Digital Detection Web for On-Campus Insects
The Digital Detection Web project will deploy insect monitoring devices (involving high-resolution optics, machine learning, and the Internet of Things) to understand how changes in insect population indicate changes in local biodiversity and ecosystem services.
Project team
Dr. Juli Carrillo, Assistant Professor, Applied Biology Faculty of Land & Food Systems
Clare Cullen, Operations Director, Centre for Sustainable Food Systems, UBC Farm
Dr. Quentin Geissmann, Postdoctoral Research Fellow, Microbiology & Immunology
Dr. Pierre Girod, Postdoctoral Research Fellow, Land & Food Systems
Insects, tiny and ubiquitous, are good indicators of global change in biodiversity and ecosystem services. Recent evidence suggests that some important insect groups may be declining while others proliferate. The consequences of such shifts are already being felt in global food supplies, as outbreaks of pests or shortages of pollinators compound issues of land use, habitat loss, and climate change.

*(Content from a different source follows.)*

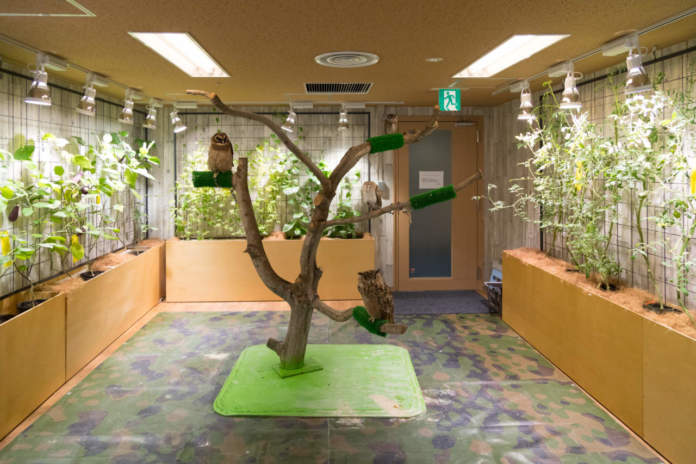 Identify the location of mat. The width and height of the screenshot is (696, 464). (360, 379), (481, 344).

While agriculture is globally transitioning towards ‘precision’ through automation and digitalization to monitor plant health (e.g., using remote sensing, drone surveillance and Artificial Intelligence), this type of monitoring for insects is still in its infancy. Entomologists typically capture insects using traps before manually counting and identifying specimens, which is extremely time-consuming and somewhat subjective. There is an urgent need to revolutionize biological monitoring of insects so that it occurs when and where species are active.
Innovative tools like the Sticky Pi, a high-frequency smart trap, provide a novel approach to monitoring insect circadian behaviors in real-time, offering unprecedented temporal resolution through image captures every 20 minutes1. Through aggregation of large amounts of spatiotemporal data, the Digital Detection Web project will enable UBC to monitor insects in real-time, on a scale never done before. Importantly, it will allow researchers to compare insect activity in natural habitats, urban campus landscapes, and the agricultural setting of UBC Farm. Additionally, UBC will serve as an early alert system for the monitoring of insects pests in the broader region.

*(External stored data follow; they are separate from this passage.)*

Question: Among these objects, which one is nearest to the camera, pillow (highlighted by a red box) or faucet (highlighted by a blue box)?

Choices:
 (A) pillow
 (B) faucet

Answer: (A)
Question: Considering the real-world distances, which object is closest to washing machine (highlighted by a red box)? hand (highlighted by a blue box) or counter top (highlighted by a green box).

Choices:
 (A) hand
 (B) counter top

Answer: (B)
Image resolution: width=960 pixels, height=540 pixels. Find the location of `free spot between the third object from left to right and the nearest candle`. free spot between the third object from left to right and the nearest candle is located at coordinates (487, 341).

UBC community members will be given the opportunity to get involved, by using tools and resources to monitor insects and then providing feedback on the project. This will contribute to create stronger connections between the community and the land.
This Campus as a Living Lab project allows researchers to create baseline data for the UBC Vancouver campus on insect biodiversity to monitor changes over time and improve future land management decisions. It pilots new uses of technologies and data collection processes that can be applied to research in other environments and ecosystems. And through this real-time data, UBC will serve as an early detection system for monitoring pest insects, information that will be communicated through maps and alerts to farmers and agricultural stakeholders across British Columbia and Canada.